Wnioskuje to na podstawie recenzji która stawia grę w niekorzystnym świetle pod każdym względem. Recenzent przedstawił grę w bardzo negatywnym świetle oczekując najwyraźniej tego czego ta gra nie mogła mu zaoferować. Skrytykował wszystko, nie wypunktował zasadniczo żadnych zalet. O wyglądu po mechanikę, klimat itp sprawy. A ty czytałeś recenzję? Grałeś w ogóle w tą grę czy jak większość malkontentów krytykujesz mnie dla samej krytyki? Gra ma na bgg ocenę 7,52 co jednak może świadczyć o tym że nie jest totalny gniot.
„Wystarczyło poprzestać na tym, że gra Ci się podoba i za co, i że świetnie się sprawdziła w Twoim gronie. I o to przecież chodzi.”
Właśnie to napisałem, czytaj ze zrozumieniem.
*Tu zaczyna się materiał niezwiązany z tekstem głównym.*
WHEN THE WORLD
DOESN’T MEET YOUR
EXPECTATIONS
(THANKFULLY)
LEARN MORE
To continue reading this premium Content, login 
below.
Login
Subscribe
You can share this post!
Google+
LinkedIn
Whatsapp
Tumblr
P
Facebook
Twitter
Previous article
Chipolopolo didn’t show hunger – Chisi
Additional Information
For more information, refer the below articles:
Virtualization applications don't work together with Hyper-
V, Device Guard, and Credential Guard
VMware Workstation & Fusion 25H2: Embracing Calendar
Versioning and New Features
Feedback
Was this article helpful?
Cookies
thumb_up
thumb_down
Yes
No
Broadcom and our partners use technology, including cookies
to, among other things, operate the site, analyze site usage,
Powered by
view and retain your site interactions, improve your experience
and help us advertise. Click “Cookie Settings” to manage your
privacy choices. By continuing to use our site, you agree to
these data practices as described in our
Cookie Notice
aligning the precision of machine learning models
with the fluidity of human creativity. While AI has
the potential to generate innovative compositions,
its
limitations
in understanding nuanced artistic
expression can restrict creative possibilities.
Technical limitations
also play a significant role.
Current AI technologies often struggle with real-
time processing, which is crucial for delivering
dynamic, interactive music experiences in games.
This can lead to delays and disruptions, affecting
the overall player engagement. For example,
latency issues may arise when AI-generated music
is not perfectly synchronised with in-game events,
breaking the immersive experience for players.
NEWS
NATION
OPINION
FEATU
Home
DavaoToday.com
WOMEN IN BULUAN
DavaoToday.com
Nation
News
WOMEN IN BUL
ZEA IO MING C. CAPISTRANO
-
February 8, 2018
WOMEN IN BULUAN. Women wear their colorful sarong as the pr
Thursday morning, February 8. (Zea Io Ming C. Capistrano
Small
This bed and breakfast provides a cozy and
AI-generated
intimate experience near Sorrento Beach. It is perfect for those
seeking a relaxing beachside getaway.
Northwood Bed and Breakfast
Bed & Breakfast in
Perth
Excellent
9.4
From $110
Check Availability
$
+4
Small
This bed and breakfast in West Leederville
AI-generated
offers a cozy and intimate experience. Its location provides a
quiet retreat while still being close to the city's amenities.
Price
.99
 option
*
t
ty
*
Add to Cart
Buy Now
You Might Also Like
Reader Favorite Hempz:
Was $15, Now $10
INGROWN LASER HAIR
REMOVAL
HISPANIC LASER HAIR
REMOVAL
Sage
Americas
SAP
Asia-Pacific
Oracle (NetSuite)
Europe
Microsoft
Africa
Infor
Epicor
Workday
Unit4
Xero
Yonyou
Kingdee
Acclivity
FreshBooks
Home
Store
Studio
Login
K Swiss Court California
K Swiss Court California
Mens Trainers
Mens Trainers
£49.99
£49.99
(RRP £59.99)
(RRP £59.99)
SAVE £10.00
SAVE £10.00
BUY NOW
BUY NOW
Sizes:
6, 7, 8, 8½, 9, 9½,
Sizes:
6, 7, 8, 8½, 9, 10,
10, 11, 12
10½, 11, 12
Rozumiem że nie mogę się odnieść do recenzji w sposób subiektywny, nie mogę napisać w komentarzu moich przemyśleń, nie mogę skrytykować konstruktywnie recenzenta, jest nietykalny?
Pytanie podstawowe brzmi czy ty w ogóle grałeś w tą grę, jeżeli nie to dialog między nami jest bez sensu.
Dla jasności, nie często komentuje cudze recenzje, może 2-3 razy mi się to zdarzyło a czytam ich sporo. Nie staram się na siłę czepiać, nie mogę jednak przejść obok tak negatywnej opinii gry która w moim odczuciu na to nie zasługuje. Tyle w tym temacie.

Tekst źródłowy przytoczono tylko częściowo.